Prognostic factors for relapse and poor outcome in neuro-Behçet's syndrome: results from a clinical long-term follow-up of a single centre.

To describe the clinical characteristics of neuro-Behcet’s syndrome (NBS) and to define the factors associated with relapses and poor outcome. Among 2118 patients with Behcet’s syndrome who fulfilled the international study group criteria, 208 (9.8%) patients had NBS. Retrospective data of 125 NBS patients (55.5% male; mean age 37.2 ± 11.8 years) were analysed.

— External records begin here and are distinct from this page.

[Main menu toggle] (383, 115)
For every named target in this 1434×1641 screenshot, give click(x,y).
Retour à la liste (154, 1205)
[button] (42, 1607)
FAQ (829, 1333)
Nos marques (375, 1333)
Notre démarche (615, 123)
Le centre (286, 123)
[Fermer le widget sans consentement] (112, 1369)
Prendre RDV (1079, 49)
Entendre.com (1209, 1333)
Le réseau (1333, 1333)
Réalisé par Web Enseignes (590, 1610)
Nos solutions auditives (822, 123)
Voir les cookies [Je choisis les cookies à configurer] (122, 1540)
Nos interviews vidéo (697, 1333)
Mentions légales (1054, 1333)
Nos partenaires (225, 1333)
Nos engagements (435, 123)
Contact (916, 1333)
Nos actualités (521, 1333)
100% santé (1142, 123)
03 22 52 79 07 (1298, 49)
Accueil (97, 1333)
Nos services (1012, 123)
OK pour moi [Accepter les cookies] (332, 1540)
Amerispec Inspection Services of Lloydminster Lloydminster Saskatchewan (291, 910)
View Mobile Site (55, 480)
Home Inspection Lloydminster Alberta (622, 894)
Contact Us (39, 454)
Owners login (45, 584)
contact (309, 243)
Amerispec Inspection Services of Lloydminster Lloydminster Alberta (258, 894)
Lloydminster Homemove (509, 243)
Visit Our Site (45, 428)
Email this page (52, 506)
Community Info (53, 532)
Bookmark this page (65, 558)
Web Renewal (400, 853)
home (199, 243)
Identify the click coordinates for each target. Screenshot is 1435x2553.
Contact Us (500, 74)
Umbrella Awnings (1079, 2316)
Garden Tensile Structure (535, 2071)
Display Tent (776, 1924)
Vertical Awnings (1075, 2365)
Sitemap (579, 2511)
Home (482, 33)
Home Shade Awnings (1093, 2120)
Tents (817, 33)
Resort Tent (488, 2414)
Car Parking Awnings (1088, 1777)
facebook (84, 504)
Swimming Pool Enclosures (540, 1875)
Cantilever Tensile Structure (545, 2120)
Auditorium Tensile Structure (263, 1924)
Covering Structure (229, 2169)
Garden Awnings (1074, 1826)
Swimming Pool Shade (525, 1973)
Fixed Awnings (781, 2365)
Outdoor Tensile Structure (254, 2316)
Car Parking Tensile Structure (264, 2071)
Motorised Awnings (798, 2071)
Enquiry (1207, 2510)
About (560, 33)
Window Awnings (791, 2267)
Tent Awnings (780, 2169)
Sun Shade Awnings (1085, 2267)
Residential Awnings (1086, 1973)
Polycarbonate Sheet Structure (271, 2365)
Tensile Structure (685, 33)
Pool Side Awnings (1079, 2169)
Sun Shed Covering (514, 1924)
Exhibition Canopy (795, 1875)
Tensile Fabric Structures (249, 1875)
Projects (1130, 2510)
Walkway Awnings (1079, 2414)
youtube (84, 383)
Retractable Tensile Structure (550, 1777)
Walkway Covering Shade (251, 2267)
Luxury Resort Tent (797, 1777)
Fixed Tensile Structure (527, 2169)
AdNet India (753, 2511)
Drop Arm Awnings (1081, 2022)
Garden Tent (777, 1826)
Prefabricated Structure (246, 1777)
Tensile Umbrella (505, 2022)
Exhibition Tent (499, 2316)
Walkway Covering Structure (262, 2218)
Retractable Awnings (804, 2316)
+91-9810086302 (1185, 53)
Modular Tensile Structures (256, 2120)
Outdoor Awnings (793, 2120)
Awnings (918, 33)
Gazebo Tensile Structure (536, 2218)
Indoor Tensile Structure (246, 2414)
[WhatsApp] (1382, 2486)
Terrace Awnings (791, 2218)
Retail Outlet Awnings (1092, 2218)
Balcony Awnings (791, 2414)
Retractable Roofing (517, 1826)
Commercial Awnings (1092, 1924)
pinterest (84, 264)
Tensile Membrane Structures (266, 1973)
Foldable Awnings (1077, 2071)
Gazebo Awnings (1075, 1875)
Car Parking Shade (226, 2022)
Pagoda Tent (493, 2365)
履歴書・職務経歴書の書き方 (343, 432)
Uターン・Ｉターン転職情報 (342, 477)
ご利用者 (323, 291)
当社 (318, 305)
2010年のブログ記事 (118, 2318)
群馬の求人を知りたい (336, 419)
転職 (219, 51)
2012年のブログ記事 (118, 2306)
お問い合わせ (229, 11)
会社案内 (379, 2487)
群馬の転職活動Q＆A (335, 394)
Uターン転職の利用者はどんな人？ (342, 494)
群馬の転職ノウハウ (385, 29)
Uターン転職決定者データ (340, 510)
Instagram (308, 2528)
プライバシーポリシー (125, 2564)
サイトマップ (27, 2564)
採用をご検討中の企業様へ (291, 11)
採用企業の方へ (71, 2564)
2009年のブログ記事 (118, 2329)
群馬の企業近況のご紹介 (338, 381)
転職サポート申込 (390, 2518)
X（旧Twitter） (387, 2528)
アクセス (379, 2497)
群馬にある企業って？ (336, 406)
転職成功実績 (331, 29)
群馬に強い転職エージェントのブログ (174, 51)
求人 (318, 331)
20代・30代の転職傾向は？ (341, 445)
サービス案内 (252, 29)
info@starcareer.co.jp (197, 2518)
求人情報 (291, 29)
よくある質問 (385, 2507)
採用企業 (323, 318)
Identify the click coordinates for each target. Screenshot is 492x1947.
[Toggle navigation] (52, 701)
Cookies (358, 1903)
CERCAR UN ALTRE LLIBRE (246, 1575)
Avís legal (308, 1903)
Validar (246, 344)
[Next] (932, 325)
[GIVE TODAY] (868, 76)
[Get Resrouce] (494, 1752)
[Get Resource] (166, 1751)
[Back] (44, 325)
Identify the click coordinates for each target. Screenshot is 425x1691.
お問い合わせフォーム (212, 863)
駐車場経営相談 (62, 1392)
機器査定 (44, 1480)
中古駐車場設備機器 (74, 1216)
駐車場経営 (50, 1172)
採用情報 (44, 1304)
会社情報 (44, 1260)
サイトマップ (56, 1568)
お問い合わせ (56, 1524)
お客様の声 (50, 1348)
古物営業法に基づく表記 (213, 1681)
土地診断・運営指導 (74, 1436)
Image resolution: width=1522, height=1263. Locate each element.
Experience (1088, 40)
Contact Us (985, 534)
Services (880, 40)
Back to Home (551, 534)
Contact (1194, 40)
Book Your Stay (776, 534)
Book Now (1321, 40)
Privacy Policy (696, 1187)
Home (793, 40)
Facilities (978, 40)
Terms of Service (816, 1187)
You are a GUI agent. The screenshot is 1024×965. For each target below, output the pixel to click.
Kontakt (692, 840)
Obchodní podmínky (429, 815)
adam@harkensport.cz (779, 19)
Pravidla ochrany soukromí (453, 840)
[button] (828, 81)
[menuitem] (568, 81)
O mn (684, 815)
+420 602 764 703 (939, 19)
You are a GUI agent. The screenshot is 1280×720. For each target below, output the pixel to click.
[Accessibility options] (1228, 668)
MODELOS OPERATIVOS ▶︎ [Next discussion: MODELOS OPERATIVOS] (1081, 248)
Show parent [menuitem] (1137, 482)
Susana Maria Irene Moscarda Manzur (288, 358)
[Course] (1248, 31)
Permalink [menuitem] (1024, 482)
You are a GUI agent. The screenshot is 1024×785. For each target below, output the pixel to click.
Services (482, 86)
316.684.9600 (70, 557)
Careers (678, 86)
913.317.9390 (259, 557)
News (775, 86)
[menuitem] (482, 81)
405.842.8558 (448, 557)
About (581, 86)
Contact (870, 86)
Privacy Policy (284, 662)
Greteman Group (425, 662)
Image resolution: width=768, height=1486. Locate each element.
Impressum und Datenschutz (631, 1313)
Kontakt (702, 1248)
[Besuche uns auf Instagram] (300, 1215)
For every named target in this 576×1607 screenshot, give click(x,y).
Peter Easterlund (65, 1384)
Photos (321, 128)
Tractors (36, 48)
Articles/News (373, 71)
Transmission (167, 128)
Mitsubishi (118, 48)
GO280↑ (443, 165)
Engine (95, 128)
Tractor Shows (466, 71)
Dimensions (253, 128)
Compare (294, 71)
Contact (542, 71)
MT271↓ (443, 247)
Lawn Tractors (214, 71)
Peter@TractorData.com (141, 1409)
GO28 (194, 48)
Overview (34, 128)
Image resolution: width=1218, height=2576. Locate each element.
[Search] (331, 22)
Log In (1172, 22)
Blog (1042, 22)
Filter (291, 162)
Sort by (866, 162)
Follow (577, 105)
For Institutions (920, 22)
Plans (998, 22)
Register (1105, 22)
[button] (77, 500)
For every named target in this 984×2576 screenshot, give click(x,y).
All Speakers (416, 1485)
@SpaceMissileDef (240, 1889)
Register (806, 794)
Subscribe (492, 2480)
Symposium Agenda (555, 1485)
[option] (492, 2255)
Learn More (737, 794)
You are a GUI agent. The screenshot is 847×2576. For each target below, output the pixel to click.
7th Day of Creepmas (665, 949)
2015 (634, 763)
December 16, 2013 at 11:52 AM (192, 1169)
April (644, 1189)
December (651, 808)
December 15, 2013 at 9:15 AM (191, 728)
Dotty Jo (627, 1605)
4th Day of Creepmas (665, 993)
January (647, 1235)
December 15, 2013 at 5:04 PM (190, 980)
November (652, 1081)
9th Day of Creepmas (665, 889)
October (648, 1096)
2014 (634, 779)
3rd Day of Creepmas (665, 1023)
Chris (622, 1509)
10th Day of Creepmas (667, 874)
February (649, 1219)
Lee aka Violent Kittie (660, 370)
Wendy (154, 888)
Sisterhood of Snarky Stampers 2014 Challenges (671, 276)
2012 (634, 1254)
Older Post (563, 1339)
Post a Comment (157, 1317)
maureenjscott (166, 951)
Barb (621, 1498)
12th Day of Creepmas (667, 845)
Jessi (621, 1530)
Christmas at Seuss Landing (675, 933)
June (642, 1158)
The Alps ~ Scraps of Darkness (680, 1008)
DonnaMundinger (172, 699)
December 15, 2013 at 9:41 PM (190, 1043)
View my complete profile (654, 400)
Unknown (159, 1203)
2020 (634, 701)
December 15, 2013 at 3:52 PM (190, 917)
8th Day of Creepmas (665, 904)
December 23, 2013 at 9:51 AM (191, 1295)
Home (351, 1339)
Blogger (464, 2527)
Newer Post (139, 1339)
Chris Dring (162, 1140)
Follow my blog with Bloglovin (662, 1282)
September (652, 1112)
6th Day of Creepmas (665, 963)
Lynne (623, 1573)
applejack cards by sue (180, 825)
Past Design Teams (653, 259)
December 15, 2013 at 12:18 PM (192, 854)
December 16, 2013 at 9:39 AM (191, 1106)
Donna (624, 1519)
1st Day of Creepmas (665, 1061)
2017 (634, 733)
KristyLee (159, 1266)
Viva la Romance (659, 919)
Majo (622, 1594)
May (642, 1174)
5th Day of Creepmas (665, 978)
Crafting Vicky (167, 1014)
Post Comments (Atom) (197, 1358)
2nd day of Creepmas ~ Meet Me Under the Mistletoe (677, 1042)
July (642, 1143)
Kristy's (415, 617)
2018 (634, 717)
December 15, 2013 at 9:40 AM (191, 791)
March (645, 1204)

We divided patients into two subgroups, either parenchymal (p-NBS) or non-parenchymal (np-NBS), according to international consensus recommendations for NBS. We assessed the predictor factors associated with relapse and poor outcome—which was defined as a modified Rankin score (mRS) ≥ 3 at last follow-up and/or death—using Cox and logistic regression analyses, respectively. In total, 79 (63.2%) patients presented with p-NBS and 46 (36.8%) presented with np-NBS. Ocular involvement was more common in p-NBS than np-NBS (55.7% vs. 37.0%, p = 0.04), whereas vascular involvement excluding cerebral vein thrombosis was more frequent in patients with np-NBS (19.0% vs. 52.2%, p < 0.001). Forty-two patients (33.6%) experienced at least one relapse. Factors associated with relapse were BS diagnosis at a younger age and cranial nerve dysfunction (HR 0.96 95% CI 0.93–0.99 and 2.36 95% CI 1.23–4.52, respectively). After a median of 68 (Q1–Q3: 25–125) months, 23 patients (18.4%) had a poor outcome. Indicators of a poor outcome were higher initial mRS and the progressive p-NBS type (OR 8.28 95% CI 1.04–66.20 and 33.57 95% CI 5.99–188.21, respectively). Our findings indicate that clinical characteristics and prognosis differ between NBS subgroups, of which patients with p-NBS have worse outcomes.